Geneva – As another sign of the increasing synergy of Islamic social and philanthropic finance with the wider movement, the UNHCR’s Refugee Zakat Fund beat its US$26 million target for 2019, raising $38.15 million from contributions in the first half of the year alone.

According to the UNHCR, the funds raised from January through June assisted 648,476 internally displaced persons and refugees.

It is now revising up its 2019 target by 69.2 per cent to US$44 million, representing a 271.8 per cent increase from the US$11.87 million its Zakat programme raised in 2018. UNHCR expects the funds to help over 1 million beneficiaries.

Houssam Chahin, UNHCR Head of Private Sector Partnerships in the Middle East and North Africa region, said the funds raised are “a testament of the instrumental role that Islamic philanthropy can play in the humanitarian response to the displacement crisis globally.” 

The UN agency said in August that the Fund will demonstrate the impact it can have by leveraging its expanded footprint in Bangladesh, enhancing its contribution to linking Zakat with refugees via partnerships and thought leadership, and expanding the scope of Islamic philanthropy to include Sadaqah and Waqf.

The donor demography of the Zakat funds, according to UNHCR, shows that 93 per cent, or US$35.5 million, of the US$38.15 million raised up to June 30 came from large and private donors, chiefly from UAE, Saudi Arabia, Qatar, USA and Egypt.

$2.6 million was raised online, with $2.2 million received during Ramadan alone.

In the first half of 2019, $15.9 million of the Zakat funds raised were distributed as multi-purpose cash assistance to refugees across Yemen, Lebanon, Iraq, Egypt, Jordan, Mauritania and Bangladesh.

Yemen received the lion’s share of $13.5 million, followed by around $710,930 to Jordan and $603,780 to Lebanon. Around $522,530 was disbursed to benefit around 670,000 Rohingya refugees in Bangladesh, with distribution currently in progress, said UNHCR.

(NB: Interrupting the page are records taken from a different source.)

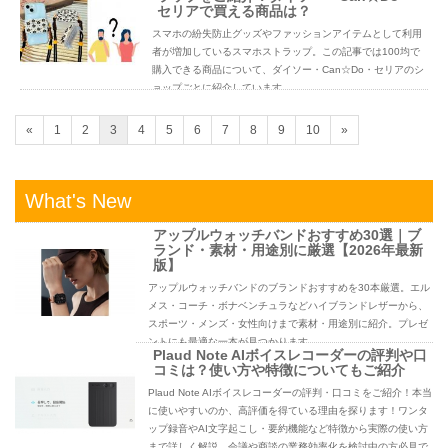
セリアで買える商品は？
スマホの紛失防止グッズやファッションアイテムとして利用
者が増加しているスマホストラップ。この記事では100均で
購入できる商品について、ダイソー・Can☆Do・セリアのシ
ョップごとに紹介しています。
«
1
2
3
4
5
6
7
8
9
10
»
What's New
アップルウォッチバンドおすすめ30選｜ブ
ランド・素材・用途別に厳選【2026年最新
版】
アップルウォッチバンドのブランドおすすめを30本厳選。エル
メス・コーチ・ボナベンチュラなどハイブランドレザーから、
スポーツ・メンズ・女性向けまで素材・用途別に紹介。プレゼ
ントにも最適な一本が見つかります。
Plaud Note AIボイスレコーダーの評判や口
コミは？使い方や特徴についてもご紹介
Plaud Note AIボイスレコーダーの評判・口コミをご紹介！本当
に使いやすいのか、高評価を得ている理由を探ります！ワンタ
ップ録音やAI文字起こし・要約機能など特徴から実際の使い方
まで詳しく解説。会議や商談の業務効率化を検討中の方必見で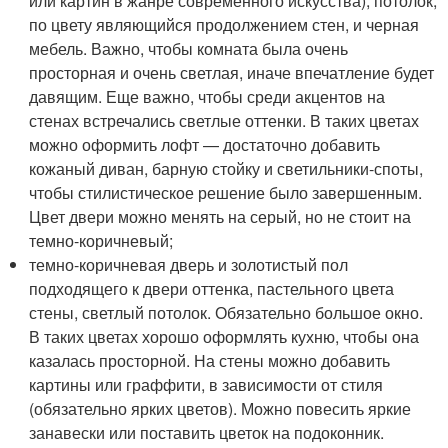
или картин в жанре современного искусства), потолок,
по цвету являющийся продолжением стен, и черная
мебель. Важно, чтобы комната была очень
просторная и очень светлая, иначе впечатление будет
давящим. Еще важно, чтобы среди акцентов на
стенах встречались светлые оттенки. В таких цветах
можно оформить лофт — достаточно добавить
кожаный диван, барную стойку и светильники-споты,
чтобы стилистическое решение было завершенным.
Цвет двери можно менять на серый, но не стоит на
темно-коричневый;
темно-коричневая дверь и золотистый пол
подходящего к двери оттенка, пастельного цвета
стены, светлый потолок. Обязательно большое окно.
В таких цветах хорошо оформлять кухню, чтобы она
казалась просторной. На стены можно добавить
картины или граффити, в зависимости от стиля
(обязательно ярких цветов). Можно повесить яркие
занавески или поставить цветок на подоконник.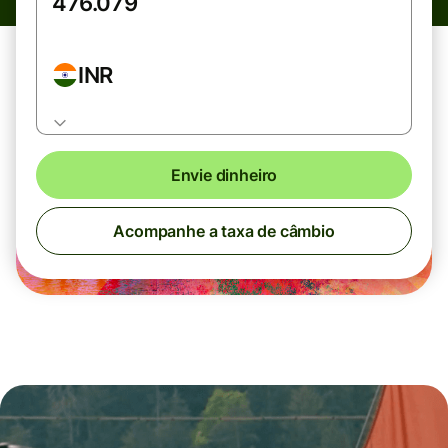
INR
Envie dinheiro
Acompanhe a taxa de câmbio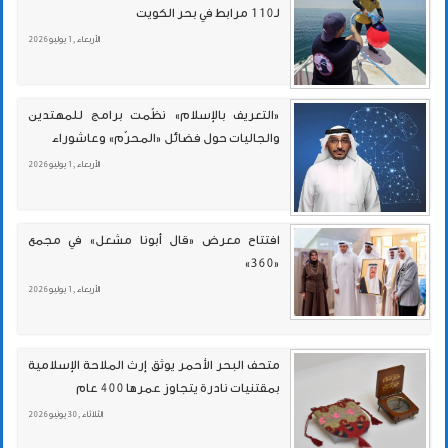
لـ110 مرابط في بحر الكويت
الأربعاء , 1 يوليو 2026
«التعريف بالإسلام» نظّمت برامج للمهتدين
والجاليات حول فضائل «المحرّم» وعاشوراء
الأربعاء , 1 يوليو 2026
افتتاح معرض «قال أبونا مشعل» في مجمع
«360»
الأربعاء , 1 يوليو 2026
متحف البحر الأحمر يوثق إرث الملاحة الإسلامية
بمقتنيات نادرة يتجاوز عمرها 400 عام
الثلاثاء , 30 يونيو 2026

Cypark Ref Berhad Sets Up RM550m Islamic Medium Term Note Programme to lssue Tawarruq Sukuk to Part Finance Solar Photovoltaic Power Plant Projects in Malaysia

Kuala Lumpur – In the ESG/SRI space, Cypark Ref Berhad, a wholly-owned subsidiary of Cypark Resources Berhad has established a RM550 million Islamic Medium Term Notes (IMTN) Programme based on the Sharia’a principle of Murabahah (via a Tawarruq arrangement) under the sustainable and responsible investment (SRI) Sukuk Framework issued by the Securities Commission (SC), which was introduced in 2015 and amended in 2018.

Cypark Ref Berhad has appointed Maybank Investment Bank Berhad as the Principal Adviser, Lead Arranger and Lead Manager for the SRI Sukuk Murabahah Programme and subsequent Sukuk tranches.

The SRI Sukuk Murabahah Programme is to have a tenure of up to 22 years commencing from the date of the first Sukuk issuance.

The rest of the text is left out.